Illustration - Summer 2015 - Issue 44
Memory and reputation is a recurring theme in this issue, reminding us just how fleeting fame and fortune can be – and how fortunate it is that illustrations tend to endure long enough for fashions to change many times, giving future generations the chance to rediscover lost masters. Whether this will be true in future, when so much art is produced and disseminated digitally remains to be seen, but in the meantime we can be grateful for the technological innovations of the past that allow us still to find books illustrated by neglected Victorian artists, such as Paul Gray, or early illustrated nursery rhymes. Of course, modern technology can also help here. Libraries that still hold complete runs of magazines and newspapers enable us to see exactly how contemporary artists viewed historical events such as the first and second world wars, and picture libraries such as Mary Evans do a wonderful job ensuring that the work of once-famous illustrators such as Fortunino Matania is still available for researchers, even if the publications in which their work starred have become scarce.

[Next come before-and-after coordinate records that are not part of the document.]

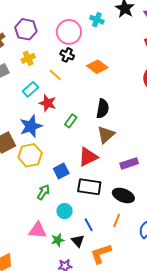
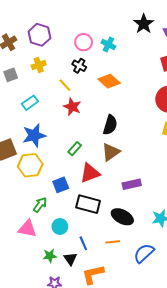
cyan cross: (97, 20) -> (108, 44), moved
pink circle: (69, 32) -> (84, 42), size x0.7
cyan rectangle: (30, 89) -> (30, 103), moved
red star: (48, 103) -> (72, 107), moved
green rectangle: (71, 121) -> (75, 149), moved
orange line: (117, 221) -> (113, 242), turned 56
pink triangle: (38, 230) -> (27, 229), moved

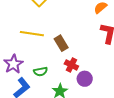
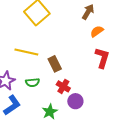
green semicircle: (41, 72) -> (33, 82), moved

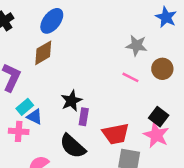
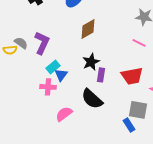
brown diamond: (43, 53) -> (88, 29), moved
blue triangle: (35, 117) -> (61, 75), turned 40
red trapezoid: (116, 134) -> (132, 76), moved

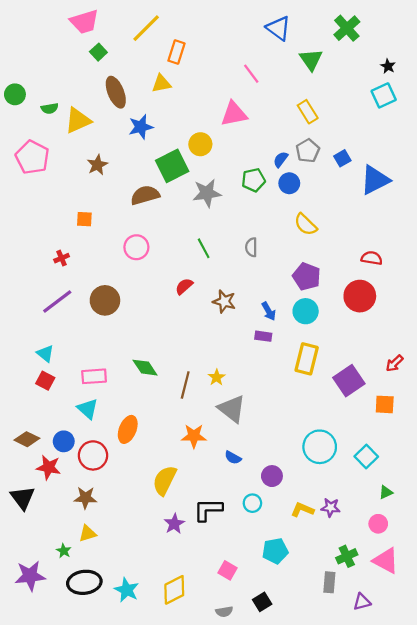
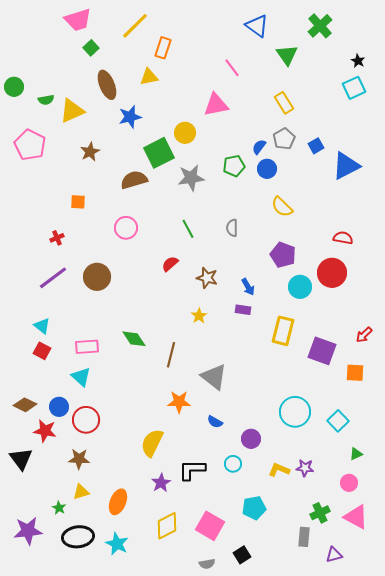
cyan circle: (306, 311) -> (300, 287), moved
yellow star: (217, 377) -> (199, 316), moved
purple square: (349, 381) -> (322, 351), turned -36
orange ellipse: (128, 429) -> (118, 502), moved
pink square: (227, 570) -> (210, 526), size x1.6
yellow diamond: (174, 590) -> (167, 526), moved

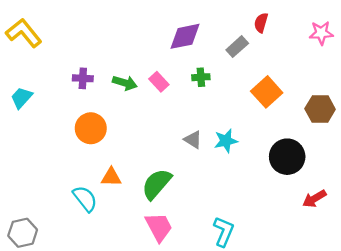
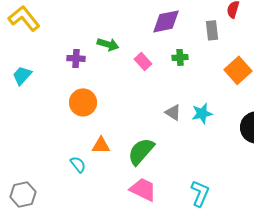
gray rectangle: (237, 47) -> (212, 30), turned -54
green arrow: (125, 83) -> (108, 44), moved
cyan semicircle: (85, 199) -> (78, 164), size x0.7
pink trapezoid: (159, 227) -> (143, 189), turned -36

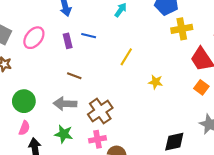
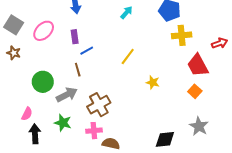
blue line: (89, 36) -> (87, 51), moved, turned -48
brown line: (74, 76) -> (78, 70), turned 48
green circle: (24, 101) -> (43, 82), moved
gray arrow: (65, 104) -> (67, 95), turned 145

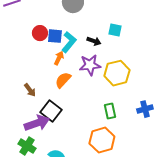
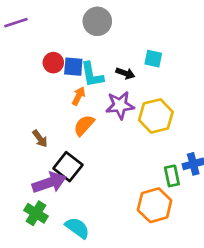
cyan L-shape: (69, 42) -> (92, 75), turned 130
green rectangle: (110, 111) -> (172, 176), moved
orange hexagon: (102, 140) -> (155, 205), moved

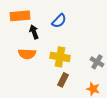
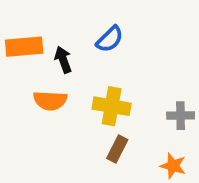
orange rectangle: (20, 16) -> (24, 47), moved
gray cross: (97, 62) -> (181, 116), turned -32

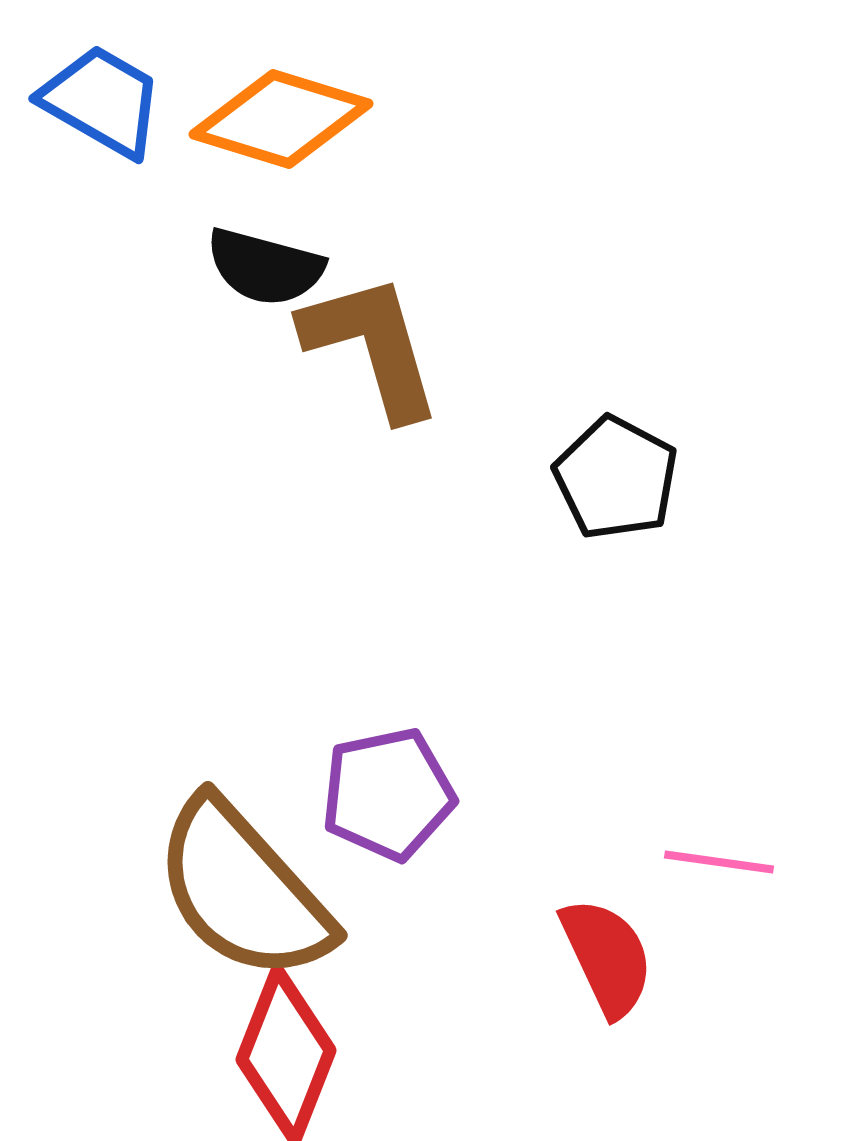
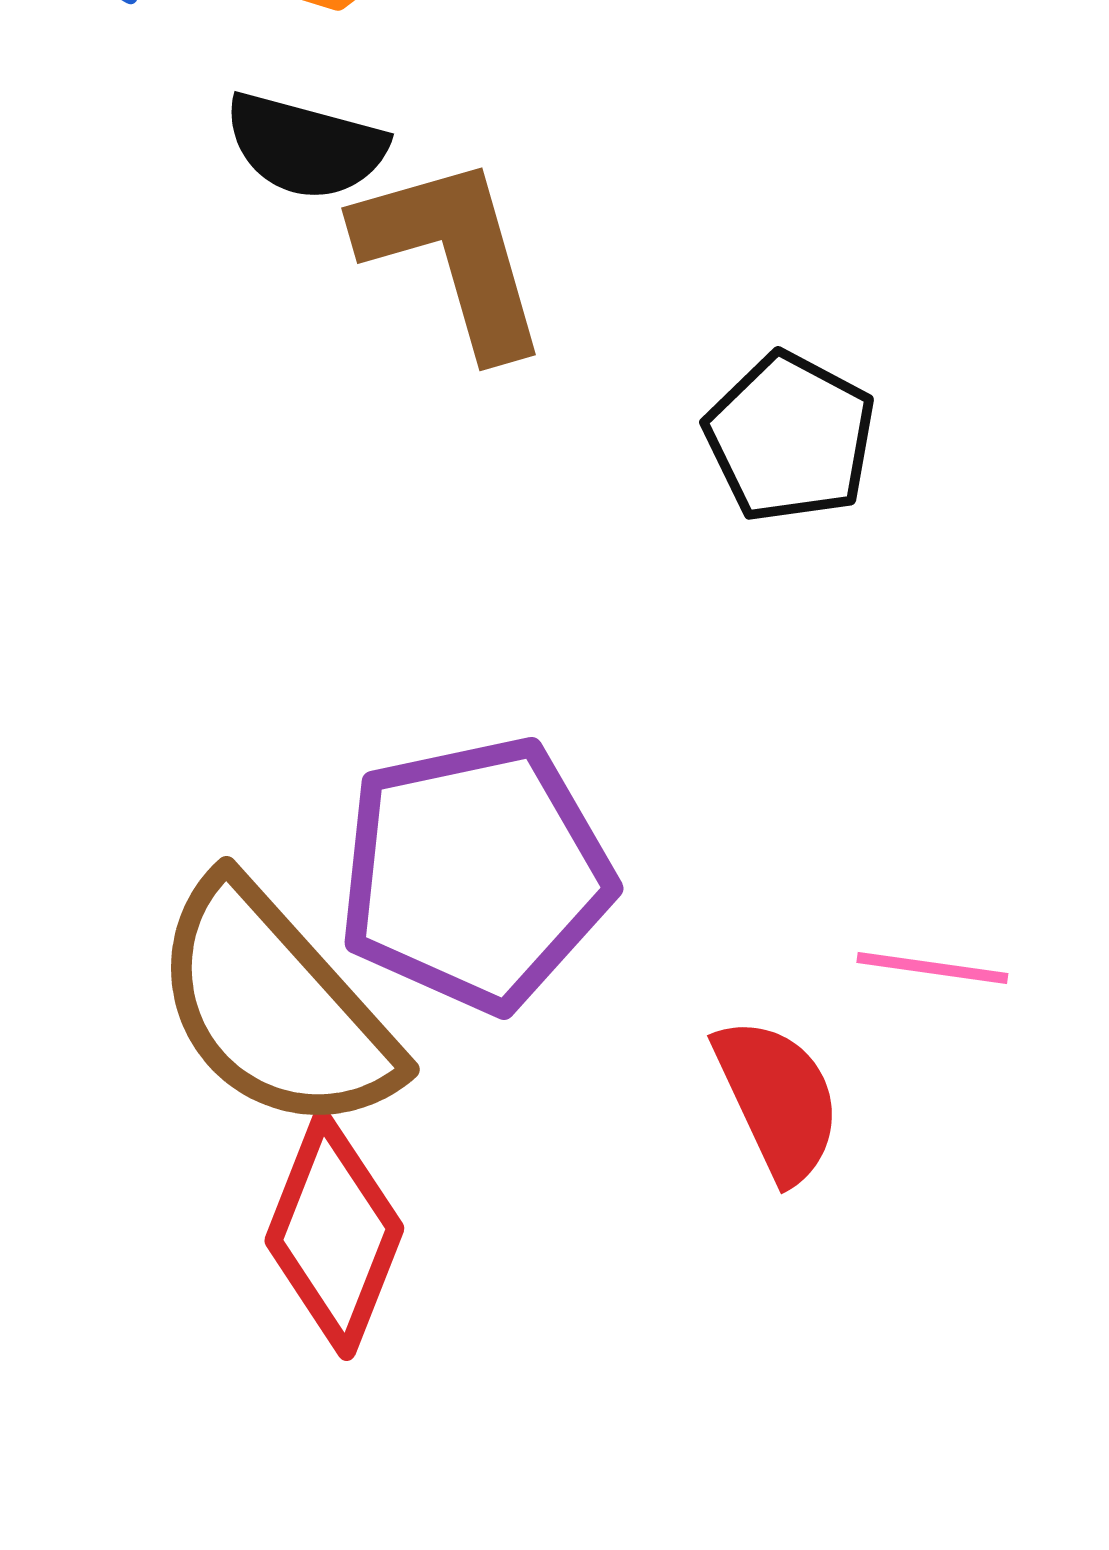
purple pentagon: (388, 794) -> (475, 874), size x1.5

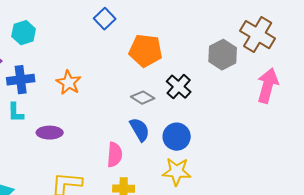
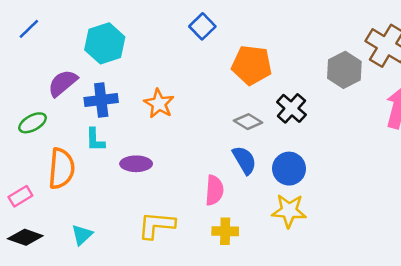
cyan hexagon: (24, 33) -> (105, 43), size x1.4

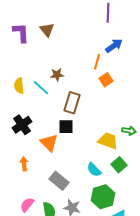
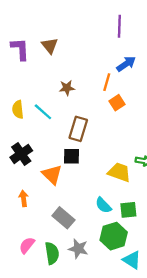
brown star: (57, 75) -> (67, 88), moved
green square: (119, 165) -> (128, 210), moved, turned 35

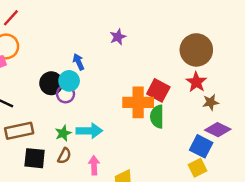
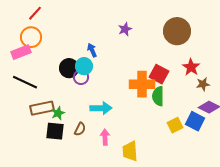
brown circle: (196, 50) -> (177, 31), moved
green star: (63, 133) -> (58, 113), moved
yellow square: (198, 168) -> (175, 125), moved

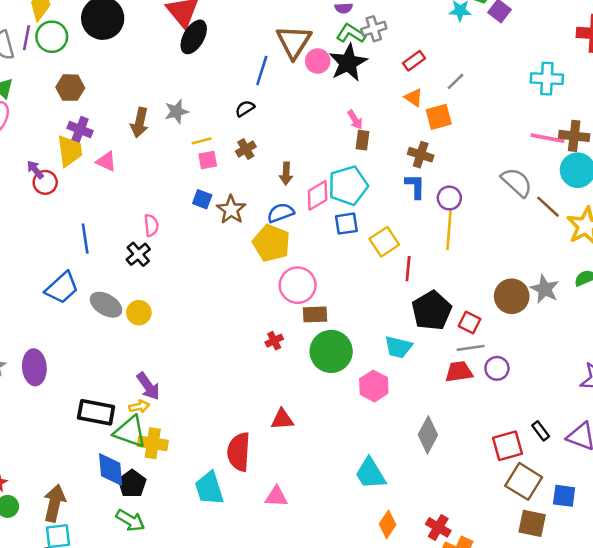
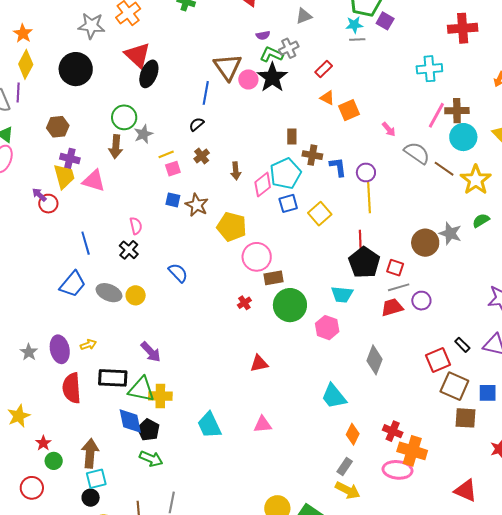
green circle: (52, 37) -> (124, 117), moved
gray line: (456, 81) -> (357, 40), moved, turned 49
pink arrow: (355, 120) -> (389, 129), moved
pink line: (548, 138) -> (436, 115), turned -64
brown cross: (421, 155) -> (312, 155), moved
pink triangle: (106, 161) -> (94, 181), size x1.4
blue semicircle: (281, 213) -> (178, 273), moved, turned 75
red line: (408, 269) -> (360, 240), moved
yellow arrow: (139, 406) -> (88, 345), moved
red semicircle: (239, 452) -> (72, 388), moved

Other “forgotten” artists can return to the limelight because of random chance and the perseverance of a few individuals. Norman Janes and his wife Barbara Greg, for example, would probably have remained obscure, known only by a few who had their books, if their archive had not fallen into the hands of people determined to find out more about them and reprint their work. Language can also be a barrier, meaning that books printed in other countries can remain unknown elsewhere unless their authors or illustrators achieve global recognition. Such works often require a dedicated collector to assemble – and promote or exhibit – if they are ever to cross their own national borders. Fame, then, may be fleeting, but it is reassuring and exciting to realise that so much is still out there waiting to be found, dusted down and presented to an appreciative audience.